Ken, So wonderful I could bring you down the road of memories. Yes in this modern data world, things like this is like touch from a distant time. Perhaps only the watch, the compass and the ruler is what the young will know about. Smiles. Before the Xerox machine and the PC this was a natural way to resize. Actually I never learned the slide rule only seen some of my old teachers show of with them. If you had become an architect you would never had had that beautiful shop, since you would have earned to little and worked too much to have the time, lol.
JJohnston, that is truly a compliment, thank you. ;-)
Lew, at some point we become happy that we even can remember.
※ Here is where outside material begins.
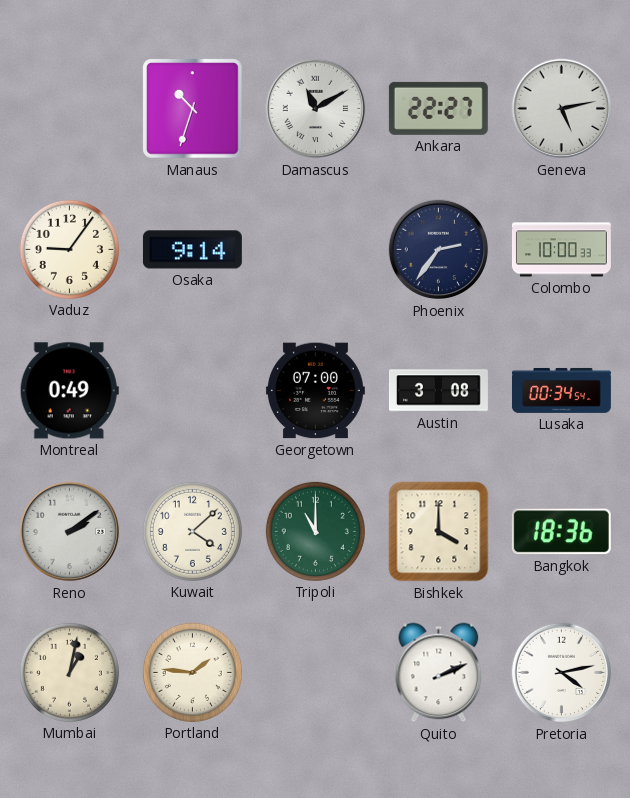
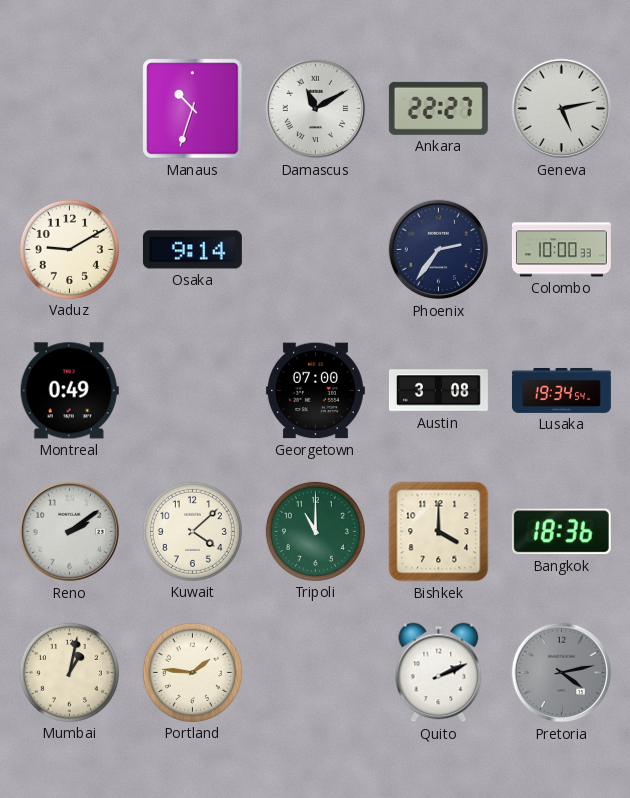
Vaduz: 9:06 -> 9:10
Lusaka: 00:34 -> 19:34
Pretoria dial: white -> grey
Smiles.
Jim, I actually have a small metal lathe Emco unimat and a ton of tools for it… But I never had the time to get really into the game and know no one that can help me get started. Last time I used it I burned the one motor, since I did not know you could not just keep running… I will try and save money for a electronic controlled motor that can run non stop.








Wayne, bless you.
Mike, I can imagine this one will actually be fun for kids, that they will be fascinated to see their drawings grow like this. Like a time capsule. It is both small projects that can be made quite easy. Metal parts can also be replaced with wood.
Andy, it is running quite smooth I put washers in between to make that happen. But the wood strips made of metal and ball bearings would make it even better, but then no fun for a wood junkie.
Serge, yes I still keep going as a old steam engine. Even I do not have as much time as I would love to.
Topa, thank you. ;-)
Roger, Big warm smile here.
Best thoughts to you all,
Mads


----------



## phtaylor36 (Jun 13, 2011)

mafe said:


> *Pantograph for drawing (with drawings and manual).*
> 
> *Pantograph for drawing*
> with drawings and manual.
> ...


Mads, this is an amazing project. You never cease to amaze! Now that I have almost completed my drafting table I will have to make one…


----------



## mafe (Dec 10, 2009)

mafe said:


> *Pantograph for drawing (with drawings and manual).*
> 
> *Pantograph for drawing*
> with drawings and manual.
> ...


Philip, sounds like a good plan.
You will have hours of fun after and before.
Best thoughts,
Mads


----------



## Abejr (Oct 25, 2020)

mafe said:


> *Pantograph for drawing (with drawings and manual).*
> 
> *Pantograph for drawing*
> with drawings and manual.
> ...


Hi Sir! I can't access the plan photo in my android device. Wasn't sure if the site had moved or not working anymore. Can you help me please. I was a newbie here.


----------



## mafe (Dec 10, 2009)

mafe said:


> *Pantograph for drawing (with drawings and manual).*
> 
> *Pantograph for drawing*
> with drawings and manual.
> ...


Hi Abejr.
The links work, so perhaps you need a computer to get them…
Hope it helps.
Best thoughts,
Mads


----------



## Abejr (Oct 25, 2020)

mafe said:


> *Pantograph for drawing (with drawings and manual).*
> 
> *Pantograph for drawing*
> with drawings and manual.
> ...


Hi Sir Mafe, thank you for assisting. The issue is now been resolved. Reason why i wasn't able to view it was the data connection. Just now i tried it via WiFi at home, it worked like a charm! Thank you so much! I will browse your other projects, especially how to make one of those old man pipes. I'm your big fan! Cheers!


----------



## mafe (Dec 10, 2009)

mafe said:


> *Pantograph for drawing (with drawings and manual).*
> 
> *Pantograph for drawing*
> with drawings and manual.
> ...


Hi Abejr,
Happy to hear you solved the problem.
Thank you for your kind words.
Big smile,
Mads


----------